RECORDED INFORMATION START

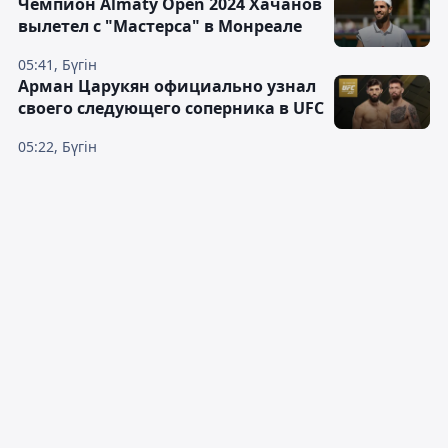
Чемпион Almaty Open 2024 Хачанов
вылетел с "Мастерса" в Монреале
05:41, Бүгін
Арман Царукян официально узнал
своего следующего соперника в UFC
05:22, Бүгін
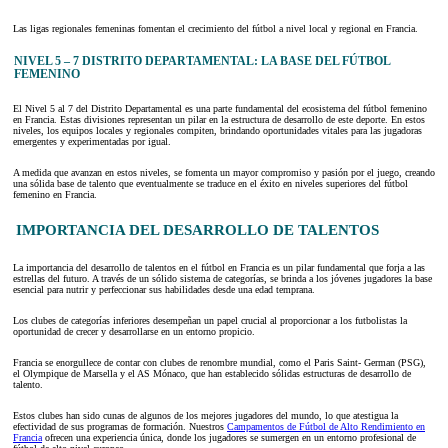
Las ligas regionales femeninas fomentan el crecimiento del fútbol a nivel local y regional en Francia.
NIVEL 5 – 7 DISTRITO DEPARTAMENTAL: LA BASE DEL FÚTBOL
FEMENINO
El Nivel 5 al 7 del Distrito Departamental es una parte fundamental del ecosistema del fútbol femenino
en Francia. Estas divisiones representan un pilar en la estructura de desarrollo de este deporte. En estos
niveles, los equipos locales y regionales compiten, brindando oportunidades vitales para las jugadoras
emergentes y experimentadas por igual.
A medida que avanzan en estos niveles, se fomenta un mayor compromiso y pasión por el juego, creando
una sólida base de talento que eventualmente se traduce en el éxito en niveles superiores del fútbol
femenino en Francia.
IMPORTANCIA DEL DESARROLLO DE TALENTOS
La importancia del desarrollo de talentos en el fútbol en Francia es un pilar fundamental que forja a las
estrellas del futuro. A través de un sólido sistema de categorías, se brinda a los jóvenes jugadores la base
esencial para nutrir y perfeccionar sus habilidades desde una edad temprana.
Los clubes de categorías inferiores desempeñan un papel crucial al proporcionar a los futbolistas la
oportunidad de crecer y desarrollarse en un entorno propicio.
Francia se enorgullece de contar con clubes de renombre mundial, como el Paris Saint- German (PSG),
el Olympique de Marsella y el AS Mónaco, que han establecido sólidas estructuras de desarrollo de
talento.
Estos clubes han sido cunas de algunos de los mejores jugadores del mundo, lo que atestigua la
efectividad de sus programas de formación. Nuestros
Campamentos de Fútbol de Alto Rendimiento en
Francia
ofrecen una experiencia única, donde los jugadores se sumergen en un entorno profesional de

RECORDED INFORMATION END
RECORDED INFORMATION START

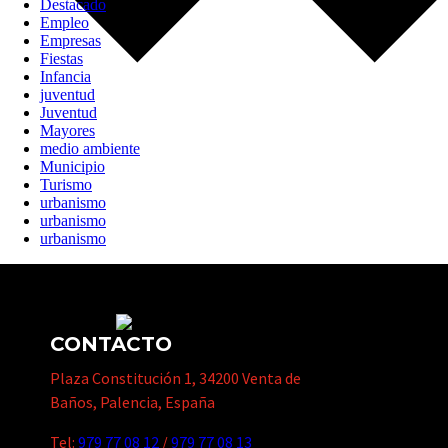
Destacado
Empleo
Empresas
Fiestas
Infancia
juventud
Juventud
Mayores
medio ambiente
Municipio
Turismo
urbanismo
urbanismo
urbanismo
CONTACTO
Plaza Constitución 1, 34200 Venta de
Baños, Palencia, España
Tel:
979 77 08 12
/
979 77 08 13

RECORDED INFORMATION END

REQUIRED ACTION >>
Your copy should hold only the lines above from the one containing "Чемпион Almaty Open 2024 Хачанов" through the one containing "Las ligas regionales", exactly as written and free of pictures.

TASK SOLUTION >>
Чемпион Almaty Open 2024 Хачанов
вылетел с "Мастерса" в Монреале
05:41, Бүгін
Арман Царукян официально узнал
своего следующего соперника в UFC
05:22, Бүгін
Las ligas regionales femeninas fomentan el crecimiento del fútbol a nivel local y regional en Francia.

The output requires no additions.